[ANN] RediSearch 1.0.2

Hey,

I’ve released RediSearch 1.0.2 today.

It includes a few minor bugfixes over 1.0.1 (which in turn includes some bug fixes over 1.0.0)

But most importantly it fixed a big performance regression in unions present since the 0.20 days or so.

This is more important as since 1.0.1 stemming is done implicitly with unions. I’ve seen queries go up an order of magnitude in speed because of this fix.

For example, on an index of 500k reddit comments, these are the results before the fix:

Verbatim, no stemming.

$ redis-benchmark -n 1000000 ft.search rd “donald trump” verbatim nocontent

14542.37 requests/sec.

And the default mode, with stemming. You’d expect some perfomance loss but not like this:

$ redis-benchmark -n 1000000 ft.search rd “donald trump” nocontent

345.89 requests/sec.

After the fix, the verbatim throughput remains the same, however the stemmed version is no:

$ redis-benchmark -n 1000000 ft.search rd “donald trump” nocontent

11115.27 requests/sec

so that’s over X30 faster with unions.

the difference is less dramatic with other queries, but still, it’s an important upgrade, especially if you’re using 1.0.1.
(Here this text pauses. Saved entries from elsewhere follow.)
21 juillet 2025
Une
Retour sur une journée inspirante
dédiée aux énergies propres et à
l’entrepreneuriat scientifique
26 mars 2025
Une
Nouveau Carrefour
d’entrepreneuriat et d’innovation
For enterprise users - this is included in redisearch enterprise 1.0.3.

Oops, the links of course! :slight_smile:

Source code can be downloaded from https://github.com/RedisLabsModules/RediSearch/releases/tag/v1.0.2

Docker image: https://hub.docker.com/r/redislabs/redisearch/

or just docker pull redislabs/redisearch:1.0.2

Impressive!

Congrats on the release Dvir, I wonder if it's going to be possible,
or already is, to serialize the result into a Redis key + setting the
TTL so that it's possible to scale to Redis-ish numbers of IOPs when
queries do not need to get super fresh results.

Hi Salvatore.
I was thinking of adding something like FT.SEARCHSTORE. It can also be used to prefetch results for paging (i.e run searchstore on 50 results, then get 0-10, 10-20, …)

It will be a bit more tricky in the cluster but certainly doable. And we can even be smart about it and do auto invalidation when documents are inserted (i.e. if a doc matching “foo” is added, we have a map of all queries containing “foo” in the cache, that might change). Not sure if it’s worth it though.
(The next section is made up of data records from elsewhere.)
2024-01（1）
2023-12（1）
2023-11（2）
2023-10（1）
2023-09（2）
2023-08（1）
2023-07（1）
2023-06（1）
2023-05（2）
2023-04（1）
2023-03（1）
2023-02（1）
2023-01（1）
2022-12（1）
Since the response format is not a straightforward list that can be stored in a sorted set, we’ll need to either create a new data type for a cached search result, or serialize it into a sorted set, and then have the module abstract the deserialization.
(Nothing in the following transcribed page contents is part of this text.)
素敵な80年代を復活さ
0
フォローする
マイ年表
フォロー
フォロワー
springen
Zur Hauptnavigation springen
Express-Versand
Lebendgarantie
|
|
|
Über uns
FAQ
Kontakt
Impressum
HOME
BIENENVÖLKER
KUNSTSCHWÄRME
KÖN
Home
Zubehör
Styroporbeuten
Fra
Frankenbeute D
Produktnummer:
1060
The cluster thing is definitely a semantical issue even if there are
solutions indeed. So maybe it could be a better idea to make this a
bit more transparent and implement a query cache inside the module
itself... with TTL and auto invalidation on inserts if required to do
so (but I would make this optional, for workloads with continuous
inserts). However with this way of doing things pagination must be fit
into the API someway.